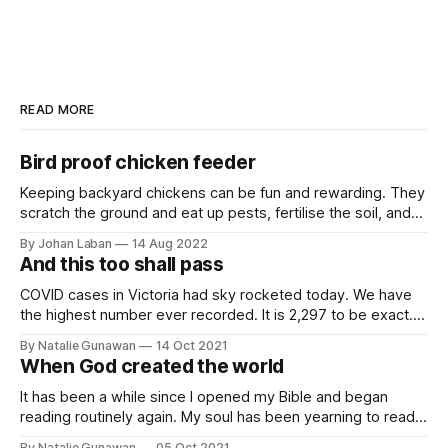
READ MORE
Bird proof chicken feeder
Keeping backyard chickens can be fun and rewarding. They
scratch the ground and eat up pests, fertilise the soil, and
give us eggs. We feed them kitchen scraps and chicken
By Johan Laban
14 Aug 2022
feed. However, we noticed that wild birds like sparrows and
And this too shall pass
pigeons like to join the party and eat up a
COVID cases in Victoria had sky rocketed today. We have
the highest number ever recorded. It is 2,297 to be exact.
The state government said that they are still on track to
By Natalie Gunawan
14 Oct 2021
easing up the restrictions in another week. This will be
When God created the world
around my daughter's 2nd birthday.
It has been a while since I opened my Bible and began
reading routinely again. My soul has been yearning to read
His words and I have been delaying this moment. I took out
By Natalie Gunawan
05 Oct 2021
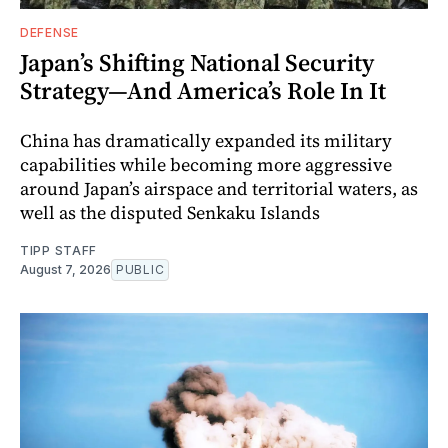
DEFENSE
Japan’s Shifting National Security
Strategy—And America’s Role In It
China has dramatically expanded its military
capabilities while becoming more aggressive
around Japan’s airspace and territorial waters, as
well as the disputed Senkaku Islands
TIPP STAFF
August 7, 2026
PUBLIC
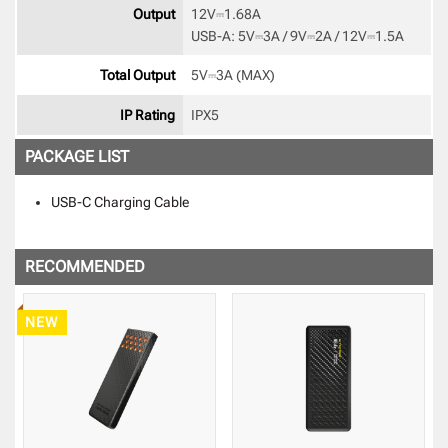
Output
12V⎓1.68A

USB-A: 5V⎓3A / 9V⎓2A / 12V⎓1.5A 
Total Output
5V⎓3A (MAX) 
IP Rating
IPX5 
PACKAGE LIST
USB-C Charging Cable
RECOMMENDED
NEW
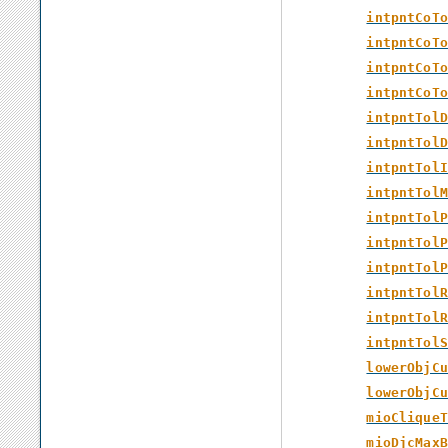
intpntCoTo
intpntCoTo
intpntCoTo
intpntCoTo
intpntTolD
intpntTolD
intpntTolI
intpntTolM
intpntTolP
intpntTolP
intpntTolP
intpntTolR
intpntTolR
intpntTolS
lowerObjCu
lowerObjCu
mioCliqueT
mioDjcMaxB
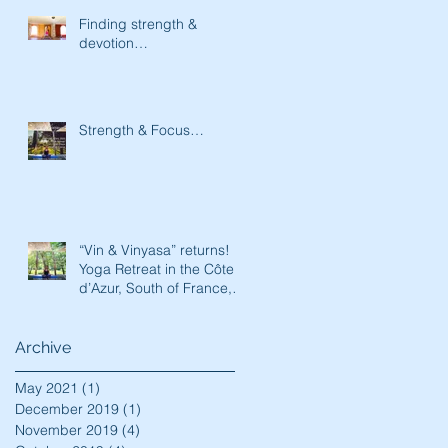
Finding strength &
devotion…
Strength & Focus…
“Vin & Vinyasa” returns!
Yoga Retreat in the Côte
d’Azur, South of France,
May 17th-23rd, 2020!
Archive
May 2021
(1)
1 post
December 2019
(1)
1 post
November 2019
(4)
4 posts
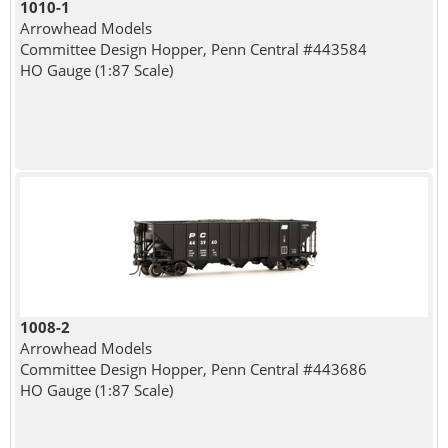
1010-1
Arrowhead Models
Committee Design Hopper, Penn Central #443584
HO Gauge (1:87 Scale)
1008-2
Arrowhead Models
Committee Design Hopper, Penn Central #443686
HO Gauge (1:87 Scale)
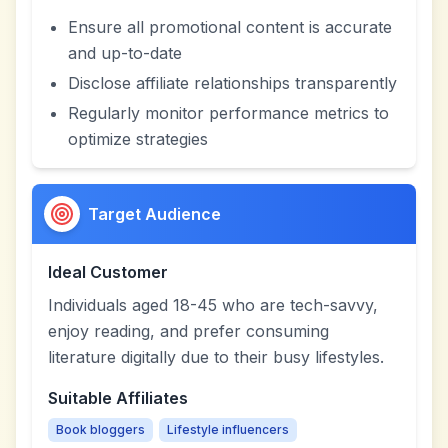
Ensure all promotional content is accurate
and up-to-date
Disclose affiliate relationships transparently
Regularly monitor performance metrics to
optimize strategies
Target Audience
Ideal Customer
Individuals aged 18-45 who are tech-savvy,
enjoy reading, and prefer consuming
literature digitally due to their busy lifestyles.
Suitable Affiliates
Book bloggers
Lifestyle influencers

- _EXERCISE INSTRUCTIONS_: Without including any pictures, reproduce the listing exactly.

- _WRITTEN ANSWER_:
READ MORE
Bird proof chicken feeder
Keeping backyard chickens can be fun and rewarding. They
scratch the ground and eat up pests, fertilise the soil, and
give us eggs. We feed them kitchen scraps and chicken
By Johan Laban
14 Aug 2022
feed. However, we noticed that wild birds like sparrows and
And this too shall pass
pigeons like to join the party and eat up a
COVID cases in Victoria had sky rocketed today. We have
the highest number ever recorded. It is 2,297 to be exact.
The state government said that they are still on track to
By Natalie Gunawan
14 Oct 2021
easing up the restrictions in another week. This will be
When God created the world
around my daughter's 2nd birthday.
It has been a while since I opened my Bible and began
reading routinely again. My soul has been yearning to read
His words and I have been delaying this moment. I took out
By Natalie Gunawan
05 Oct 2021
DEFENSE
Japan’s Shifting National Security
Strategy—And America’s Role In It
China has dramatically expanded its military
capabilities while becoming more aggressive
around Japan’s airspace and territorial waters, as
well as the disputed Senkaku Islands
TIPP STAFF
August 7, 2026
PUBLIC
Output
12V⎓1.68A

USB-A: 5V⎓3A / 9V⎓2A / 12V⎓1.5A 
Total Output
5V⎓3A (MAX) 
IP Rating
IPX5 
PACKAGE LIST
USB-C Charging Cable
RECOMMENDED
NEW
intpntCoTo
intpntCoTo
intpntCoTo
intpntCoTo
intpntTolD
intpntTolD
intpntTolI
intpntTolM
intpntTolP
intpntTolP
intpntTolP
intpntTolR
intpntTolR
intpntTolS
lowerObjCu
lowerObjCu
mioCliqueT
mioDjcMaxB
Finding strength &
devotion…
Strength & Focus…
“Vin & Vinyasa” returns!
Yoga Retreat in the Côte
d’Azur, South of France,
May 17th-23rd, 2020!
Archive
May 2021
(1)
1 post
December 2019
(1)
1 post
November 2019
(4)
4 posts
1010-1
Arrowhead Models
Committee Design Hopper, Penn Central #443584
HO Gauge (1:87 Scale)
1008-2
Arrowhead Models
Committee Design Hopper, Penn Central #443686
HO Gauge (1:87 Scale)
Ensure all promotional content is accurate
and up-to-date
Disclose affiliate relationships transparently
Regularly monitor performance metrics to
optimize strategies
Target Audience
Ideal Customer
Individuals aged 18-45 who are tech-savvy,
enjoy reading, and prefer consuming
literature digitally due to their busy lifestyles.
Suitable Affiliates
Book bloggers
Lifestyle influencers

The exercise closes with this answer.